September 25, 2004


Romney's baaack, and with vengeance (Thomas Keane Jr., September 22, 2004, Boston Herald)

There's a ``be careful what you wish for'' aspect to the recent exploits of Gov. Mitt Romney [related, bio]. Mocked for his many absences from the state, he has returned with a vengeance, vowing to go all-out to defeat Democratic state reps and senators in November. Democrats, understandably, are cringing. Maybe he should have stayed away.

Many others are cringing as well. Mitt's a new kind of Massachusetts Republican: harsh, partisan and aggressive. We remember Bill Weld, Paul Cellucci and Jane Swift with affectionate nostalgia. Romney, on the other hand, looks more and more like, well, a Tom Delay - a take-no-prisoners kind of fellow who would just as soon kick sand in your face as build castles together. [...]

A recent Boston Globe poll suggested as much, with Romney's favorable rating falling from 61 percent in the spring to 54 percent today. That's not much of a drop, and it's hardly a surprise - is there any other state that has such a great animus against George W. Bush?
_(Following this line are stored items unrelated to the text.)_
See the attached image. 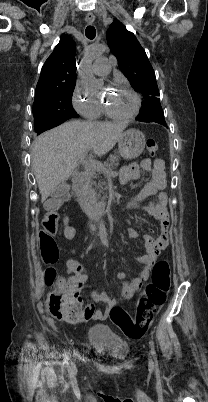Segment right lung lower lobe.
<instances>
[{
  "mask_svg": "<svg viewBox=\"0 0 208 402\" xmlns=\"http://www.w3.org/2000/svg\"><path fill=\"white\" fill-rule=\"evenodd\" d=\"M63 122L65 121L59 120L54 117L38 119L35 121V130H38V134H41L42 132L54 128Z\"/></svg>",
  "mask_w": 208,
  "mask_h": 402,
  "instance_id": "right-lung-lower-lobe-1",
  "label": "right lung lower lobe"
}]
</instances>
Still, the governor's political team couldn't let it stand.

So Romney returned, vowing to wage war on Democratic incumbents. This has been a long-standing plan and, with 134 contested races (a 14-year high) and a promise to spend millions, it has put Democrats on edge. The talking points are familiar: rolling back the state income tax rate, pushing for structural reforms and beating up on the Democratic establishment, which means taking on Senate President Robert Travaglini and House Speaker Thomas Finneran.

In truth, I'm not sure Democratic incumbents should worry too much. Many have noted that the GOP candidates aren't, as a group, particularly strong, and Romney almost seems to be conceding in advance when he says it would be ``a victory'' to pick up even one seat. Still, facing a challenger is never a pleasant experience. Moreover, it is yet another sign that Romney is far different from the Republicans to which Massachusetts is accustomed.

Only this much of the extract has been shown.